Maybe, maybe not. But probably.
The Giants most likely will sign a veteran cornerback to help fill the void left behind by the release of James Bradberry.
“We’ll see,’’ head coach Brian Daboll said Friday. “Worry about rookie camp today. Good question, though.’’
Adoree’ Jackson is the only cornerback on the roster with extensive experience.
“We’ll work with the guys we have,’’ Daboll said. “We’re going to try to add and at times replace guys if other guys are better. Really a day-to-day process.’’
The most logical replacement for Bradberry already on the roster is Aaron Robinson, who missed half his rookie season last year on injured reserve. He was a 2021 third round pick from Central Florida. The question is whether Robinson can play on the perimeter, as he was used mainly in the slot as a rookie.
“All I can go by with what we’ve done out here this past month, which is no pads and things like that, but Aaron’s been doing a really good job picking up the system, does a good job in drills, excited to work with him,’’ Daboll said.
Asked if Robinson can be an outside corner, Daboll said, “Yeah, we’ll see. Yup.’’
Since staying away from the first two weeks of the voluntary offseason workout program and the voluntary minicamp, receiver Kadarius Toney has had perfect attendance.

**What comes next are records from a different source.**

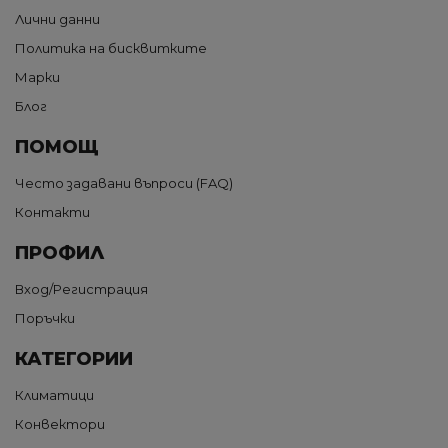
Лични данни
Политика на бисквитките
Марки
Блог
ПОМОЩ
Често задавани въпроси (FAQ)
Контакти
ПРОФИЛ
Вход/Регистрация
Поръчки
КАТЕГОРИИ
Климатици
Конвектори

“I really like him,’’ Daboll said. “He’s smart. Again, you’re not really — you’re doing things. A lot of them on air and stuff like that. But you can tell he’s got instinctive football. He was a really good [high school] quarterback down in Alabama. He’s been a pleasure to be around. Good teammate. Smart. It’s been great.’’
Of the 85 players at this camp, only one is a quarterback, Brain Lewerke, who was on the practice squad last season. In need of an extra arm for drills, general manager Joe Schoen stepped in and threw the ball with some authority. Schoen, 42, was a quarterback and wide receiver at DePauw University in Indiana.

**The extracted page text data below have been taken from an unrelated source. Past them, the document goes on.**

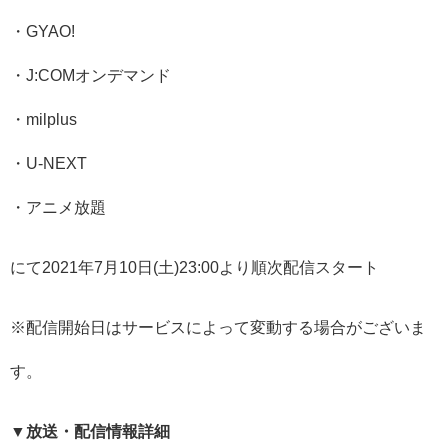
・GYAO!
・J:COMオンデマンド
・milplus
・U-NEXT
・アニメ放題
にて2021年7月10日(土)23:00より順次配信スタート
※配信開始日はサービスによって変動する場合がございま
す。
▼放送・配信情報詳細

The time on the field for this rookie camp is minimal, with more of an emphasis on classroom work. The players are on the field for about 70 minutes, participating in a walk-through, individual drills and 7-on-7 periods.

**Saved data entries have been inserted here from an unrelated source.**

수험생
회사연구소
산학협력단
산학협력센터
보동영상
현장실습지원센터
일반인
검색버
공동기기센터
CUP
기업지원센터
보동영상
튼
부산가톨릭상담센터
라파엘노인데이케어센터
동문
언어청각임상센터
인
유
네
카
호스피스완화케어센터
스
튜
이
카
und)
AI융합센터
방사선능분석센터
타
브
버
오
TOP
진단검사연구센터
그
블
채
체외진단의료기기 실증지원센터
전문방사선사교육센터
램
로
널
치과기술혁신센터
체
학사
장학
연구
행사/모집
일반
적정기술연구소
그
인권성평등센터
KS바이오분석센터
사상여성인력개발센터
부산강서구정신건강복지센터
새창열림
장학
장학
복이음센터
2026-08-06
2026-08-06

“We’re not going to overdo it in terms of the installation and give them a ton of things to learn,’’ Daboll said. “I think it’s really important, particularly the trial guys, to minimize the package, not motion and shift and do all these crazy things, and just see who can perform out there. And maybe we find a couple guys in terms of the tryout guys.”Look, these guys have probably not been doing a whole lot of true football work, so we’ll ease them into things.’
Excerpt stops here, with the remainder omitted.